#### Your goal:
Search the entries for the word "Hardware". Copy every line where it turns up.

* * * * * * *

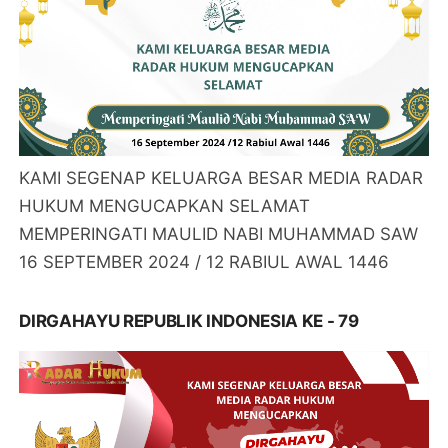
KAMI SEGENAP KELUARGA BESAR MEDIA RADAR
HUKUM MENGUCAPKAN SELAMAT
MEMPERINGATI MAULID NABI MUHAMMAD SAW
16 SEPTEMBER 2024 / 12 RABIUL AWAL 1446
DIRGAHAYU REPUBLIK INDONESIA KE - 79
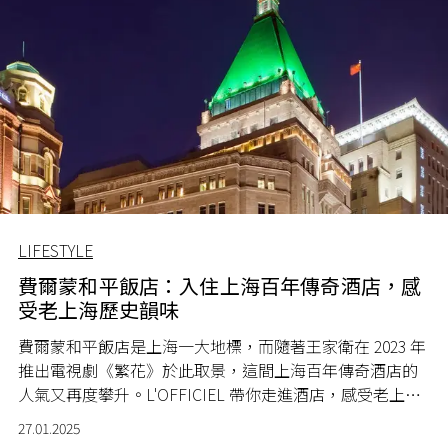
LIFESTYLE
費爾蒙和平飯店：入住上海百年傳奇酒店，感
受老上海歷史韻味
費爾蒙和平飯店是上海一大地標，而隨著王家衛在 2023 年
推出電視劇《繁花》於此取景，這間上海百年傳奇酒店的
人氣又再度攀升。L'OFFICIEL 帶你走進酒店，感受老上海
的歷史韻味。
27.01.2025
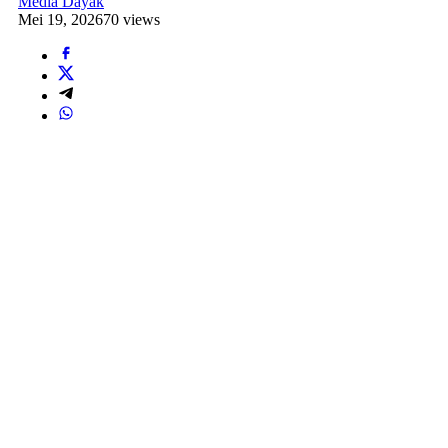
Media Dayak
Mei 19, 2026
70 views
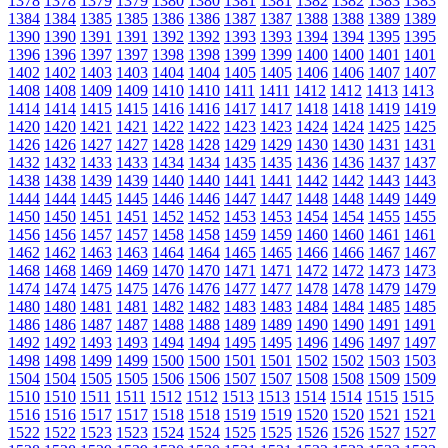
1378
1378
1379
1379
1380
1380
1381
1381
1382
1382
1383
1383
1384
1384
1385
1385
1386
1386
1387
1387
1388
1388
1389
1389
1390
1390
1391
1391
1392
1392
1393
1393
1394
1394
1395
1395
1396
1396
1397
1397
1398
1398
1399
1399
1400
1400
1401
1401
1402
1402
1403
1403
1404
1404
1405
1405
1406
1406
1407
1407
1408
1408
1409
1409
1410
1410
1411
1411
1412
1412
1413
1413
1414
1414
1415
1415
1416
1416
1417
1417
1418
1418
1419
1419
1420
1420
1421
1421
1422
1422
1423
1423
1424
1424
1425
1425
1426
1426
1427
1427
1428
1428
1429
1429
1430
1430
1431
1431
1432
1432
1433
1433
1434
1434
1435
1435
1436
1436
1437
1437
1438
1438
1439
1439
1440
1440
1441
1441
1442
1442
1443
1443
1444
1444
1445
1445
1446
1446
1447
1447
1448
1448
1449
1449
1450
1450
1451
1451
1452
1452
1453
1453
1454
1454
1455
1455
1456
1456
1457
1457
1458
1458
1459
1459
1460
1460
1461
1461
1462
1462
1463
1463
1464
1464
1465
1465
1466
1466
1467
1467
1468
1468
1469
1469
1470
1470
1471
1471
1472
1472
1473
1473
1474
1474
1475
1475
1476
1476
1477
1477
1478
1478
1479
1479
1480
1480
1481
1481
1482
1482
1483
1483
1484
1484
1485
1485
1486
1486
1487
1487
1488
1488
1489
1489
1490
1490
1491
1491
1492
1492
1493
1493
1494
1494
1495
1495
1496
1496
1497
1497
1498
1498
1499
1499
1500
1500
1501
1501
1502
1502
1503
1503
1504
1504
1505
1505
1506
1506
1507
1507
1508
1508
1509
1509
1510
1510
1511
1511
1512
1512
1513
1513
1514
1514
1515
1515
1516
1516
1517
1517
1518
1518
1519
1519
1520
1520
1521
1521
1522
1522
1523
1523
1524
1524
1525
1525
1526
1526
1527
1527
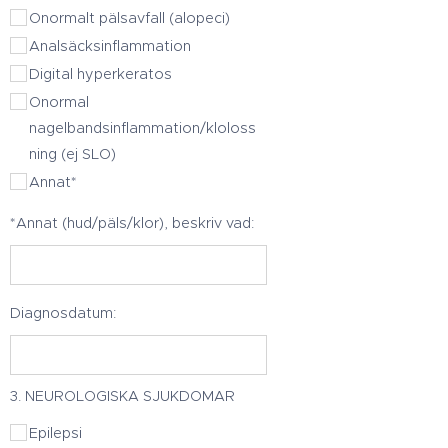
Onormalt pälsavfall (alopeci)
Analsäcksinflammation
Digital hyperkeratos
Onormal
nagelbandsinflammation/kloloss
ning (ej SLO)
Annat*
*Annat (hud/päls/klor), beskriv vad:
Diagnosdatum:
3. NEUROLOGISKA SJUKDOMAR
Epilepsi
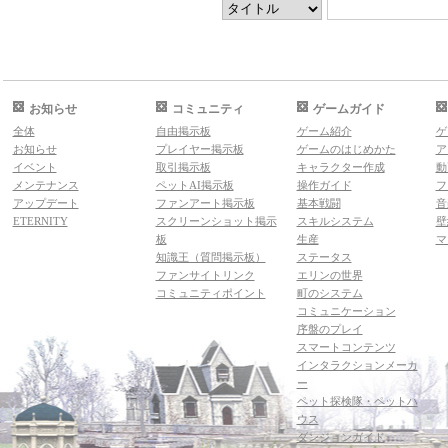
お知らせ
コミュニティ
ゲームガイド
全体
自由掲示板
ゲーム紹介
ゲ
お知らせ
プレイヤー掲示板
ゲームのはじめかた
ア
イベント
取引掲示板
キャラクター作成
動
メンテナンス
ペットAI掲示板
操作ガイド
フ
アップデート
ファンアート掲示板
基本戦闘
音
ETERNITY
スクリーンショット掲示
スキルシステム
壁
板
生産
マ
知識王（質問掲示板）
ステータス
ファンサイトリンク
エリンの世界
コミュニティポイント
町のシステム
コミュニケーション
序盤のプレイ
スマートコンテンツ
インタラクションメーカ
ー
ペット探検隊・ペットハ
ウス
ダンジョンガイド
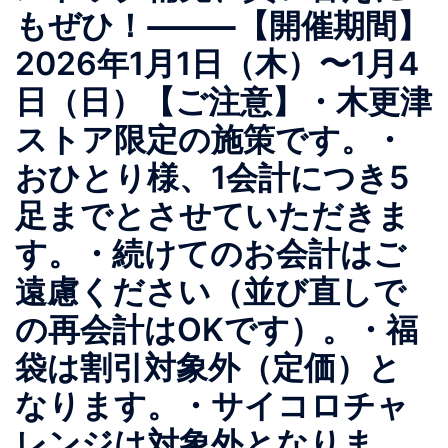
もぜひ！⸻【開催期間】
2026年1月1日（木）〜1月4
日（日）【ご注意】・木更津
ストア限定の施策です。・
おひとり様、1会計につき5
足までとさせていただきま
す。・続けてのお会計はご
遠慮ください（並び直しで
の再会計はOKです）。・福
袋は割引対象外（定価）と
なります。・サイコロチャ
レンジは対象外となりま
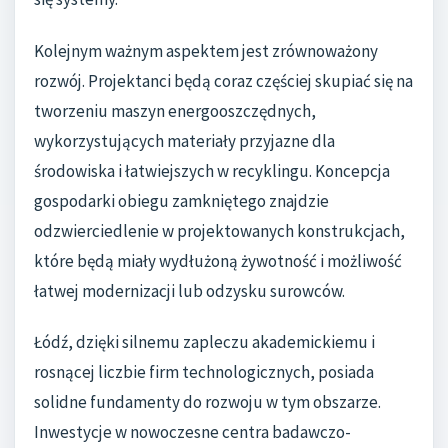
Kolejnym ważnym aspektem jest zrównoważony
rozwój. Projektanci będą coraz częściej skupiać się na
tworzeniu maszyn energooszczędnych,
wykorzystujących materiały przyjazne dla
środowiska i łatwiejszych w recyklingu. Koncepcja
gospodarki obiegu zamkniętego znajdzie
odzwierciedlenie w projektowanych konstrukcjach,
które będą miały wydłużoną żywotność i możliwość
łatwej modernizacji lub odzysku surowców.
Łódź, dzięki silnemu zapleczu akademickiemu i
rosnącej liczbie firm technologicznych, posiada
solidne fundamenty do rozwoju w tym obszarze.
Inwestycje w nowoczesne centra badawczo-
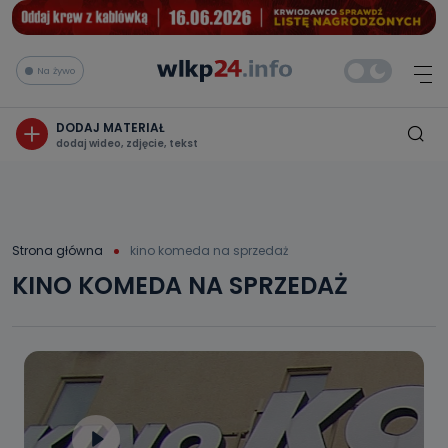
Na żywo
DODAJ MATERIAŁ
dodaj wideo, zdjęcie, tekst
Strona główna
kino komeda na sprzedaż
KINO KOMEDA NA SPRZEDAŻ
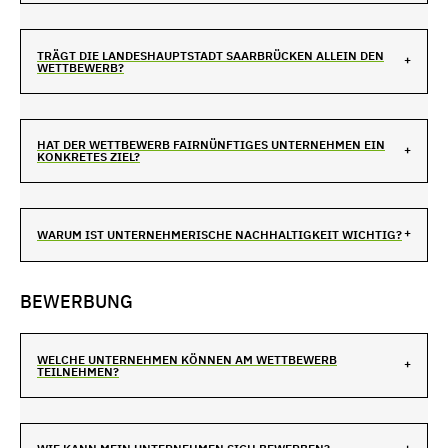
TRÄGT DIE LANDESHAUPTSTADT SAARBRÜCKEN ALLEIN DEN
WETTBEWERB?
HAT DER WETTBEWERB FAIRNÜNFTIGES UNTERNEHMEN EIN
KONKRETES ZIEL?
WARUM IST UNTERNEHMERISCHE NACHHALTIGKEIT WICHTIG?
BEWERBUNG
WELCHE UNTERNEHMEN KÖNNEN AM WETTBEWERB
TEILNEHMEN?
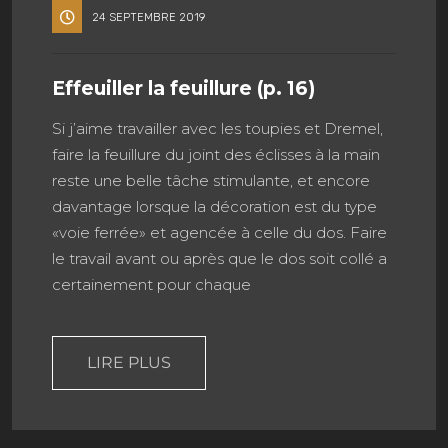
24 SEPTEMBRE 2019
Effeuiller la feuillure (p. 16)
Si j’aime travailler avec les toupies et Dremel,
faire la feuillure du joint des éclisses à la main
reste une belle tâche stimulante, et encore
davantage lorsque la décoration est du type
«voie ferrée» et agencée à celle du dos. Faire
le travail avant ou après que le dos soit collé a
certainement pour chaque
LIRE PLUS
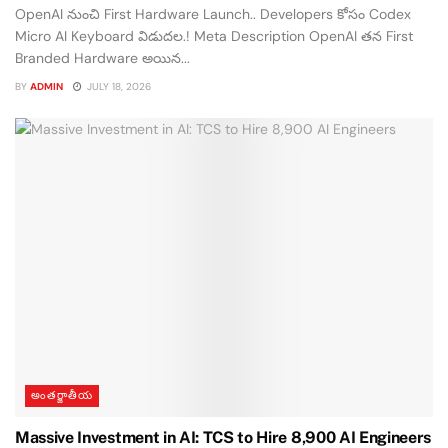
OpenAI నుంచి First Hardware Launch.. Developers కోసం Codex
Micro AI Keyboard విడుదల.! Meta Description OpenAI తన First
Branded Hardware అయిన...
BY
ADMIN
JULY 18, 2026
అంతర్జాతీయ
Massive Investment in AI: TCS to Hire 8,900 AI Engineers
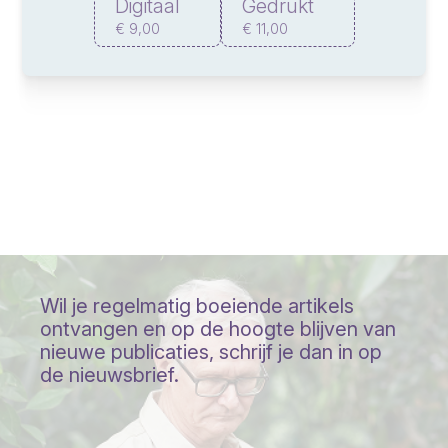
Digitaal
Gedrukt
€ 9,00
€ 11,00
Wil je regelmatig boeiende artikels
ontvangen en op de hoogte blijven van
nieuwe publicaties, schrijf je dan in op
de nieuwsbrief.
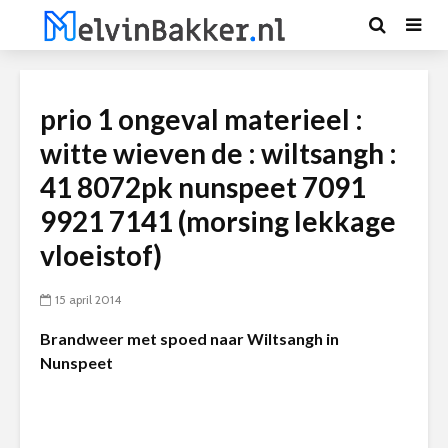
prio 1 ongeval materieel :
witte wieven de : wiltsangh :
41 8072pk nunspeet 7091
9921 7141 (morsing lekkage
vloeistof)
15 april 2014
Brandweer met spoed naar Wiltsangh in
Nunspeet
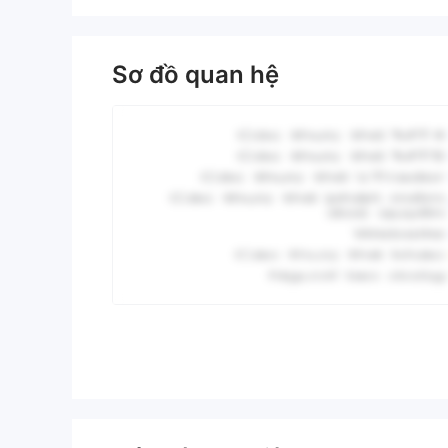
Sơ đồ quan hệ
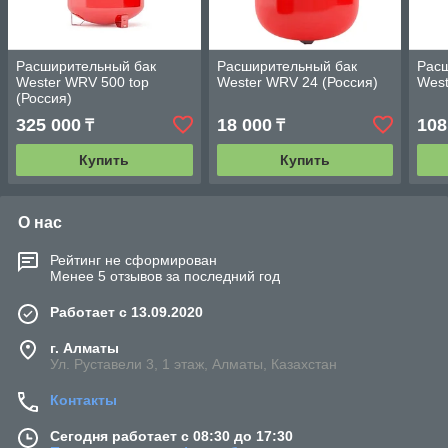
Расширительный бак
Расширительный бак
Рас
Wester WRV 500 top
Wester WRV 24 (Россия)
West
(Россия)
325 000
18 000
108
₸
₸
Купить
Купить
О нас
Рейтинг не сформирован
Менее 5 отзывов за последний год
Работает с 13.09.2020
г. Алматы
Ул. Руставели 3, 1 этаж, Алматы, Казахстан
Контакты
Сегодня работает с 08:30 до 17:30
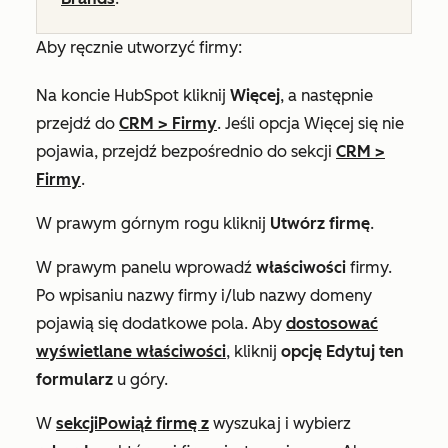
Aby ręcznie utworzyć firmy:
Na koncie HubSpot kliknij
Więcej
, a następnie
przejdź do
CRM
>
Firmy
. Jeśli opcja
Więcej
się nie
pojawia, przejdź bezpośrednio do sekcji
CRM
>
Firmy
.
W prawym górnym rogu kliknij
Utwórz firmę
.
W prawym panelu wprowadź
właściwości
firmy.
Po wpisaniu nazwy firmy i/lub nazwy domeny
pojawią się dodatkowe pola. Aby
dostosować
wyświetlane właściwości
, kliknij
opcję Edytuj ten
formularz
u góry.
W
sekcji
Powiąż firmę z
wyszukaj i wybierz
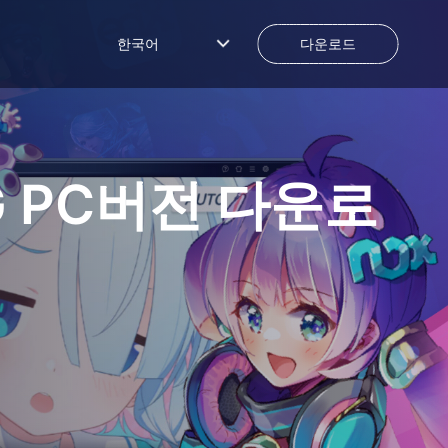
한국어
다운로드
G
PC버전 다운로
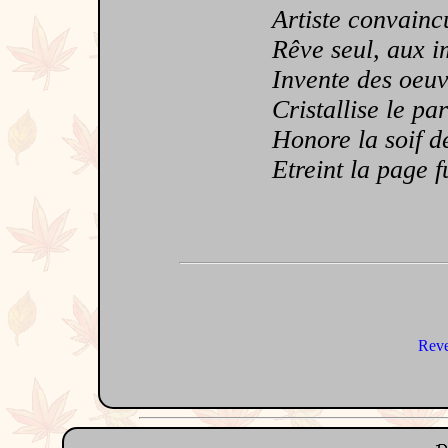
Artiste convaincu
Rêve seul, aux im
Invente des oeuvr
Cristallise le part
Honore la soif de
Etreint la page f
Reve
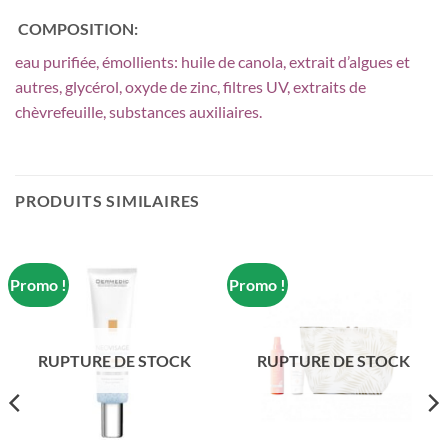
COMPOSITION:
eau purifiée, émollients: huile de canola, extrait d’algues et
autres, glycérol, oxyde de zinc, filtres UV, extraits de
chèvrefeuille, substances auxiliaires.
PRODUITS SIMILAIRES
Promo !
Promo !
RUPTURE DE STOCK
RUPTURE DE STOCK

* * * * * * *

#### Answer to this exercise:
OpenAI నుంచి First Hardware Launch.. Developers కోసం Codex
Branded Hardware అయిన...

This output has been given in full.